Gently Siegmund says, “At random, yes. From the newlywed dorms. From the childless.”

At last. The truth revealed.

“Why from us?” Aurea wails.

“Kindest and most blessworthy way,” says Siegmund. “We can’t uproot small children from their urbmon matrix. Dorm couples haven’t the same kind of community ties that we- that others — that—” He falters, as if recognizing for the first time that he is not speaking of hypothetical individuals, but of Aurea and her own calamity. Aurea starts to sob. He says, “Love, I’m song. It’s the system, and it’s a good system. Ideal, in fact.”

“Memnon, we’re going to be expelled!”

Siegmund tries to reassure her. She and Memnon have only a slim chance of being chosen, he insists. In this urbmon thousands upon thousands of people are eligible for transfer. And so many variable factors exist, he maintains-but she will not be consoled. Unashamed, she lets geysers of raw emotion spew into the room, and then she feels shame. She knows she has spoiled the evening for everyone. But Siegmund and Mamelon are kind about it, and Memnon does not chide her as he hurries her out, into the dropshaft, down fifty- two floors to their home in Chicago.


That night, although she wants him intensely, she turns her back on Memnon when he reaches for her. She lies awake listening a long time to the gasps and happy groans of the couples sprawled on the sleeping platforms about her, and then sleep comes. Aurea dreams of being born. She is down in the power plant of Urban Monad 116, 400 meters underground, and they are sealing her into a liftshaft capsule. The building throbs. She is close to the heat- sink and the urine-reprocessing plant and the refuse compactors and all the rest of the service gear that keeps the structure alive, all those dark, hidden sectors of the urbmon that she had to tour when she was a schoolgirl. Now the liftshaft carries her up, up through Reykjavik where the maintenance people live, up through brawling Prague where everyone has ten babies, up through Rome, Boston, Edinburgh, Chicago, Shanghai, even through Louisville where the administrators dwell in unimaginable luxury, and now she is at the summit of the building, at the landing stage where the quickboats fly in from distant towers, and a hatch opens in the landing stage and Aurea is ejected. She soars into the sky, safe within her snug capsule while the cold winds of the upper atmosphere buffet it. She is six kilometers above the ground, looking down for the first time on the entire urbmon world. So this is how it is, she thinks. So many buildings. And yet so much open space!
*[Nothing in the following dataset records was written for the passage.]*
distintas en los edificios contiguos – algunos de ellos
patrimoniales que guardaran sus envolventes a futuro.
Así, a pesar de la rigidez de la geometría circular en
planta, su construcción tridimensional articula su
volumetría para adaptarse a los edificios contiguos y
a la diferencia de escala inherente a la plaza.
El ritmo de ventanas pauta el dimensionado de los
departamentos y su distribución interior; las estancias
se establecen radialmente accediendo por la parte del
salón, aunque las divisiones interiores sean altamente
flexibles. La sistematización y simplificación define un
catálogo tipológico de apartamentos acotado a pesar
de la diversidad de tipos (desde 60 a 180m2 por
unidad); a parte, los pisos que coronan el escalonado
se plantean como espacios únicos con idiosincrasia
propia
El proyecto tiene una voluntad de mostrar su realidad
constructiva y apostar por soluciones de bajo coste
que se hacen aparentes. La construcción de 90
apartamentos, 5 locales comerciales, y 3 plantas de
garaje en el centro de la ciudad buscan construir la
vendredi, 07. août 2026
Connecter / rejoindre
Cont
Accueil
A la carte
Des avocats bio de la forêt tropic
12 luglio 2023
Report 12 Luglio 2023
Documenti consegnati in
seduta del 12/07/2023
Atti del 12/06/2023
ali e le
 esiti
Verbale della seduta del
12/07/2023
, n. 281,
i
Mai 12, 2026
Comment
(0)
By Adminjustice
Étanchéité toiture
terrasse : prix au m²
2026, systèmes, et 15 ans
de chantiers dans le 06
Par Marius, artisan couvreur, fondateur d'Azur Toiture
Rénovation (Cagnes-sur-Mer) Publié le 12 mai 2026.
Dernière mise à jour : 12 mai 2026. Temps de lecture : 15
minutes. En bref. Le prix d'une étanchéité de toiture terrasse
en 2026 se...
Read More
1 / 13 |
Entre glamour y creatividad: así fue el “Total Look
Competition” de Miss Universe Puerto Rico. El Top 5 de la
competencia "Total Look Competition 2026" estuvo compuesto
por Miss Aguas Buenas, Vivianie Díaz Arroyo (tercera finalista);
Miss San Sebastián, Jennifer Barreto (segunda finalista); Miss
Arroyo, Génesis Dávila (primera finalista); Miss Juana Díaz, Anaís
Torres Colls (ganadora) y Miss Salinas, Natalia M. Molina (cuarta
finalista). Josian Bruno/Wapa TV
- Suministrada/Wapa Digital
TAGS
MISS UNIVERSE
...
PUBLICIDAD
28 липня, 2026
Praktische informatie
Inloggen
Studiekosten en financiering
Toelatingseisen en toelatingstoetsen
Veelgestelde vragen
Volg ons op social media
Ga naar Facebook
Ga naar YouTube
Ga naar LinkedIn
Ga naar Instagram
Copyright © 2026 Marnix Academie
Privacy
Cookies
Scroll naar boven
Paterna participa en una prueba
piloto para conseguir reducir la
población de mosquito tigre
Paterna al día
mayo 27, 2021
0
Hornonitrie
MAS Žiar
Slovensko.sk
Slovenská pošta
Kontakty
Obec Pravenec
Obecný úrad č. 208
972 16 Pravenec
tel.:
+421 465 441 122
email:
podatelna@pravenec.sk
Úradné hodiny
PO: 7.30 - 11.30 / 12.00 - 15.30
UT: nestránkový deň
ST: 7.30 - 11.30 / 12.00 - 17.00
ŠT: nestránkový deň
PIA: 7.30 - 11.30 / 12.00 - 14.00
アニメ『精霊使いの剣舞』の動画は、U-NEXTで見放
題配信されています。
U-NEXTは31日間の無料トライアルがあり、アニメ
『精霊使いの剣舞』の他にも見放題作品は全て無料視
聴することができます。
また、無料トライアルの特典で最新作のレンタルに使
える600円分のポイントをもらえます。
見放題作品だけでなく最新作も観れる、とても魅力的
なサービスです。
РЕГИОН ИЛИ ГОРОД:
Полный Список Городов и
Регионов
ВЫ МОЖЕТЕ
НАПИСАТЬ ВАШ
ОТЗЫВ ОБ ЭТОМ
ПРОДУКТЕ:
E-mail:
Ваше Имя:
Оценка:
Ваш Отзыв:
She drifts across the constellation of towers. It is early spring, and Chipitts is greening. Below her are the tapered structures that hold the 40,000,000 + people of this urban cluster. She is awed by the neatness of the constellation, the geometrical placement of the buildings to form a series of hexagons within the larger area. Green plazas separate the buildings. No one enters the plazas, ever, but their well-manicured lawns are a delight to behold from the windows of the urbmon, and at this height they seem wondrously smooth, as if painted against the ground. The lower-class people on the lower floors have the best views of the gardens and pools, which is a compensation of sorts. From her vantage point high above, Aurea does not expect to see the details of the plazas well, but her dreaming mind suddenly gives her an intense clarity of vision and she discerns small golden floral heads; she smells the tang of floral fragrance.


Her brain whirls as she engorges herself on the complexities of Chipitts. How many cities at twenty-five to an urban monad? 1,250. Now many villages at seven or eight to a city? More than 10,000. How many families? How many nightwalkers now prowling, now slipping into available beds? How many births a day? How many deaths? How many joys? How many sorrows?

She rises effortlessly to a height of ten kilometers. She wishes to behold the agricultural communes that lie beyond the urban constellation.

She sees them now, stretching to the horizon, neat flat bands of green bordered in brown. Seven eighths of the land area of the continent, she has been told endlessly, is used for the production of food. Or is it nine tenths? Five eighths? Twelve thirteenths? Busy little men and women oversee the machines that till the fertile fields. Aurea has heard tales of the terrible rites of the farming folk, the bizarre and primitive customs of those who must live outside the civilized urban world. Perhaps that is all fantasy; no one she knows has ever visited the communes. No one she knows has ever set foot outside Urban Monad 116. The courier pods trundle endlessly and without supervision toward the urbmons, carrying produce through subterranean channels. Food in; machinery and other manufactured goods out. A balanced economy. Aurea is borne upward on a transport of joy. How miraculous it is that there can be 75,000,000,000 people living harmoniously on one small world! God bless, she thinks. A full room for every family. A meaningful and enriching city life. Friends, lovers, mates, children.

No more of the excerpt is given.